I have recently spent a few weeks in Monaco. No, not the European home of the rich. I had a van with a view in the little peninsula in Nelson where no day is ever the
same. Let me describe it for you.
To the right lies a busy airport. To the left, I the smoke of the MDF plant can be seen. In the far distance are Rabbit Island and Kaiteriteri. At centre stage, low-lying Oyster Island has three trees at one end.
Directly across the road is a stony beach and ever-changing mudflat. At low tide it is a strip of channel, while at high tide it can flow over the road and into the garage with king tides of over 4.5 m. During the most recent storm it was ankle deep inside the house. But that's a story for another day.

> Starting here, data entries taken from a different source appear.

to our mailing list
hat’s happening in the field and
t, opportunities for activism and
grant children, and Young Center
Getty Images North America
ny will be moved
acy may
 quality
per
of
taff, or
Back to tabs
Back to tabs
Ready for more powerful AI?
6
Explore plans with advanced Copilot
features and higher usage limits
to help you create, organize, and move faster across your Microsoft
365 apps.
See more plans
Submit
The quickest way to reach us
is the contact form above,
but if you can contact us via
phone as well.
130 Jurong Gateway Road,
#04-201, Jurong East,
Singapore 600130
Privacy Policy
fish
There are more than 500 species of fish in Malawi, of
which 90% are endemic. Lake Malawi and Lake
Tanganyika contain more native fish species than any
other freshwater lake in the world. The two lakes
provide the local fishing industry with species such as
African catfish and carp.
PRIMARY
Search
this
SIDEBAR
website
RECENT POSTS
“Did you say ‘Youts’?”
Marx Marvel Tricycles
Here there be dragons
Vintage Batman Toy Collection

Many of the usual suspects hang around. A pair of black oystercatchers lives nearby alongside pied shags, white-faced herons, royal spoonbills, kingfishers, black swans and gulls (both big and small).
In the plant department you will find cabbage trees, ngaio, South African iceplant, taupata, NZ flax and Muehlenbeckia complexa. The high tide line has its own surprises with saltwort and crabs galore. I have already had the pleasure of meeting some of the local stingrays. One in particular made quite a splash during a half-tide hunting expedition.

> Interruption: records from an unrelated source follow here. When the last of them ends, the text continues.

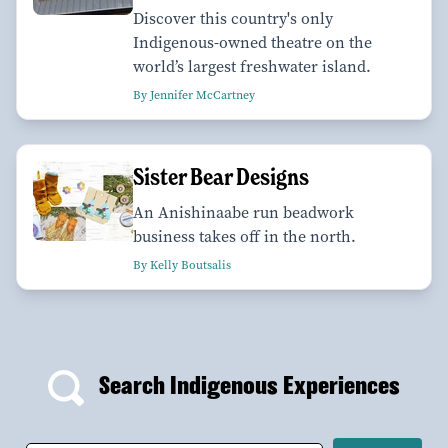
Discover this country's only
Indigenous-owned theatre on the
world’s largest freshwater island.
By Jennifer McCartney
Sister Bear Designs
An Anishinaabe run beadwork
business takes off in the north.
By Kelly Boutsalis
Search Indigenous Experiences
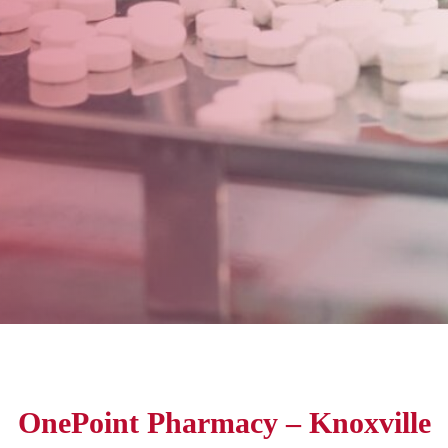
OnePoint Pharmacy – Knoxville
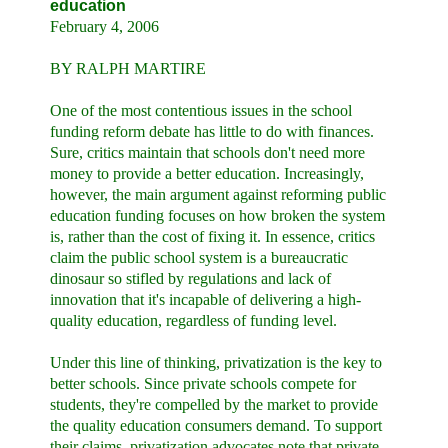
education
February 4, 2006
BY RALPH MARTIRE
One of the most contentious issues in the school
funding reform debate has little to do with finances.
Sure, critics maintain that schools don't need more
money to provide a better education. Increasingly,
however, the main argument against reforming public
education funding focuses on how broken the system
is, rather than the cost of fixing it. In essence, critics
claim the public school system is a bureaucratic
dinosaur so stifled by regulations and lack of
innovation that it's incapable of delivering a high-
quality education, regardless of funding level.
Under this line of thinking, privatization is the key to
better schools. Since private schools compete for
students, they're compelled by the market to provide
the quality education consumers demand. To support
their claims, privatization advocates note that private-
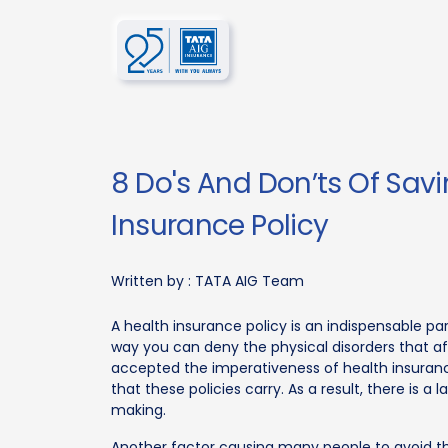
8 Do's And Don’ts Of Sav
Insurance Policy
Written by :
TATA AIG Team
A health insurance policy is an indispensable part
way you can deny the physical disorders that af
accepted the imperativeness of health insuranc
that these policies carry. As a result, there is
making.
Another factor causing many people to avoid the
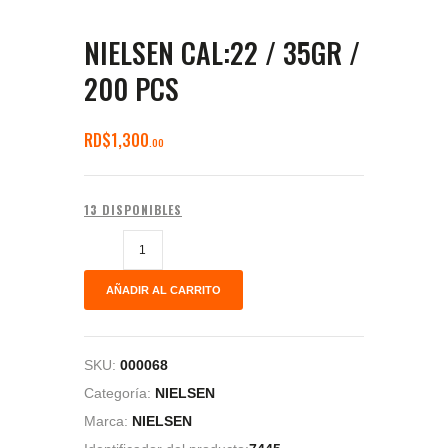
NIELSEN CAL:22 / 35GR /
200 PCS
RD$
1,300
00
13 DISPONIBLES
AÑADIR AL CARRITO
SKU:
000068
Categoría:
NIELSEN
Marca:
NIELSEN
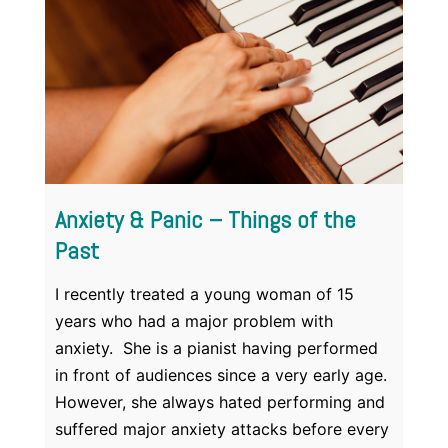
Anxiety & Panic – Things of the
Past
I recently treated a young woman of 15
years who had a major problem with
anxiety. She is a pianist having performed
in front of audiences since a very early age.
However, she always hated performing and
suffered major anxiety attacks before every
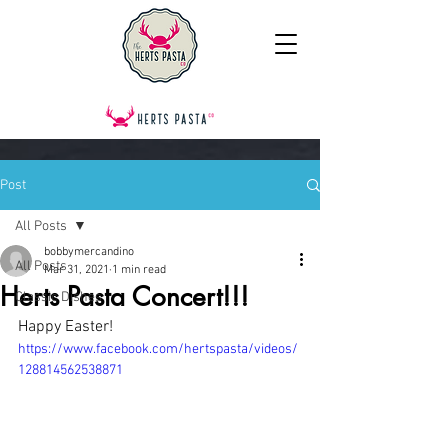
Post
All Posts
bobbymercandino
All Posts
Mar 31, 2021
1 min read
Herts Pasta Concert!!!
Classic Dishes
Happy Easter!
https://www.facebook.com/hertspasta/videos/
128814562538871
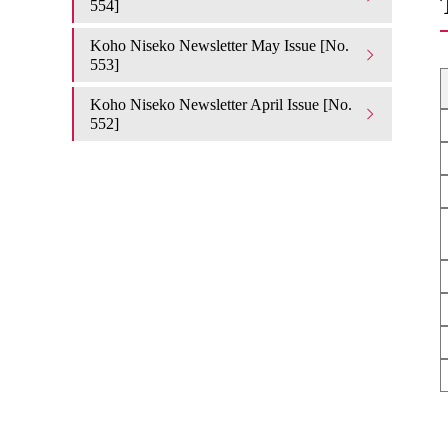
554]
Koho Niseko Newsletter May Issue [No.
553]
Koho Niseko Newsletter April Issue [No.
552]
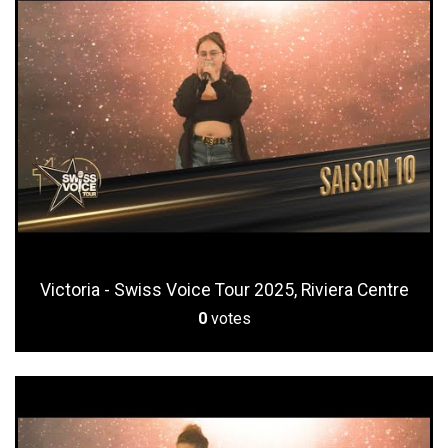
Victoria - Swiss Voice Tour 2025, Riviera Centre
0
votes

That just leaves the two-legged variety. Where do I start? Off the water it is popular with cyclists, walkers (with and without dogs) and the Harrier Club. On the water the bay is a chocolate box of vessels from sea kayaks to sailing boats and jetskis. The latest invader is the paddle boarder. And let's not forget the occasional car that gets stuck in the mud on the short stretch of tidal road.
Around the back, down (Prince) Rainer St, you will find a short wharf with its supports covered in tiny mussel shells, a floating table set up with rod holders, a free library in a letterbox and an active model boat club.
There are no sand hills to block the view. Instead, imagine low hills and distant beaches wrapped around you like a comfort blanket.
Between planes, people and wildlife, it is rarely quiet. Empty boat trailers gather by the ramp, seagulls argue over fishing spots and the locals act as volunteer coast patrollers from their front porches.
All the while, the tide keeps time. Constantly moving in and out with its own timetable, one ignores it at one's own risk. It's a long walk across the mud flats if you get stranded. And Mother Nature is never too shy to remind us who is in charge.
Next stop, for me, is to join the kayak club so I can join the water lovers.